PROBLEM REQUIREMENTS:
Scan the records for the word "باندورا". Return each line where it is found.

PROVIDED ENTRIES section start

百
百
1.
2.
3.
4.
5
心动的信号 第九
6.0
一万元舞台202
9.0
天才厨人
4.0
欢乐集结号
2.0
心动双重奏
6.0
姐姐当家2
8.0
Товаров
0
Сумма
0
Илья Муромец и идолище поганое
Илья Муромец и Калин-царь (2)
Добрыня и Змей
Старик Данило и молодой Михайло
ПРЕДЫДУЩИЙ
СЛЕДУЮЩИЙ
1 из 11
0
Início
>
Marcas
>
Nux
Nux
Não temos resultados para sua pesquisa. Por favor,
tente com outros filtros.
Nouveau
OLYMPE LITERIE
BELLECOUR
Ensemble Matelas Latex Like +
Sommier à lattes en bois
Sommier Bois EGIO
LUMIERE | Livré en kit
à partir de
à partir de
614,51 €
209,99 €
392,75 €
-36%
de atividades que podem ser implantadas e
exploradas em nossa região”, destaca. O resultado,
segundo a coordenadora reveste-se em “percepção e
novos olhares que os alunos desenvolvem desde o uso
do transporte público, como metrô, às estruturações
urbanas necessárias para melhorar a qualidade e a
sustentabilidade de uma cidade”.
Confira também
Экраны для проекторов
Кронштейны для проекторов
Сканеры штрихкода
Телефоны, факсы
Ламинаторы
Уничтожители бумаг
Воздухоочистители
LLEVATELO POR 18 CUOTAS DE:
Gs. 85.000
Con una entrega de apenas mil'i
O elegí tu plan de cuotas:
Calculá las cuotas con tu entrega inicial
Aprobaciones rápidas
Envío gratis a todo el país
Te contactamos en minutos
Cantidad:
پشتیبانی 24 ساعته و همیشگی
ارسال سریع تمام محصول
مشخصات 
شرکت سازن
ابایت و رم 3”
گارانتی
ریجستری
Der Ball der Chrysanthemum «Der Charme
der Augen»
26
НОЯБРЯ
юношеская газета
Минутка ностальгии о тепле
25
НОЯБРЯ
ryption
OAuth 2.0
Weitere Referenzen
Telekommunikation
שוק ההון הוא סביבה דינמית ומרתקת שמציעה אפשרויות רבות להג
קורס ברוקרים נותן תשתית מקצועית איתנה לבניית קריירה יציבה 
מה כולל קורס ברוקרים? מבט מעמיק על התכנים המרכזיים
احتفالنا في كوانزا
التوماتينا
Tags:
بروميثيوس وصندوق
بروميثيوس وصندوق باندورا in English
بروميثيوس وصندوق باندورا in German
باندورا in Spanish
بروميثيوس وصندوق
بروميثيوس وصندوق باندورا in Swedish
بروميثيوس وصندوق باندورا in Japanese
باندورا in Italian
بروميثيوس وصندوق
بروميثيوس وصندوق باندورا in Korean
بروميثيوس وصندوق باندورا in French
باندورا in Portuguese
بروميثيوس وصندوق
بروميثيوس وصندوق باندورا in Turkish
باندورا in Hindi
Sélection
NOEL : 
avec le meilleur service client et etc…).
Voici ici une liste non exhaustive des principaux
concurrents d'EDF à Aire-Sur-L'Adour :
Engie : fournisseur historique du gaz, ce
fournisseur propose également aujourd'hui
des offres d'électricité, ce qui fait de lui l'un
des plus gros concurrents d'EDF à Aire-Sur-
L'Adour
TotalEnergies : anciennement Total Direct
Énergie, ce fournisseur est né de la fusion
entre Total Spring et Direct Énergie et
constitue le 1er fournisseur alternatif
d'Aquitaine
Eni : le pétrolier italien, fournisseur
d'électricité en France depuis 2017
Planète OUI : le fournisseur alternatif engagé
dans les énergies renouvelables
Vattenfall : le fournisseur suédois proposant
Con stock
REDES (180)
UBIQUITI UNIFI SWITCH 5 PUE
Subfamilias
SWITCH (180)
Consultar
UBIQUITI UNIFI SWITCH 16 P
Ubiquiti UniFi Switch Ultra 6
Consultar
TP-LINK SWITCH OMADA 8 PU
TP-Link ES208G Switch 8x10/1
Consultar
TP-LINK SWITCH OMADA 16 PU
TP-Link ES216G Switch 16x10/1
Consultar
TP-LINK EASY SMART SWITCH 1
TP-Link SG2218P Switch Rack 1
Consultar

PROVIDED ENTRIES section end

EXERCISE SOLUTION:
بروميثيوس وصندوق باندورا in English
بروميثيوس وصندوق باندورا in German
باندورا in Spanish
بروميثيوس وصندوق باندورا in Swedish
بروميثيوس وصندوق باندورا in Japanese
باندورا in Italian
بروميثيوس وصندوق باندورا in Korean
بروميثيوس وصندوق باندورا in French
باندورا in Portuguese
بروميثيوس وصندوق باندورا in Turkish
باندورا in Hindi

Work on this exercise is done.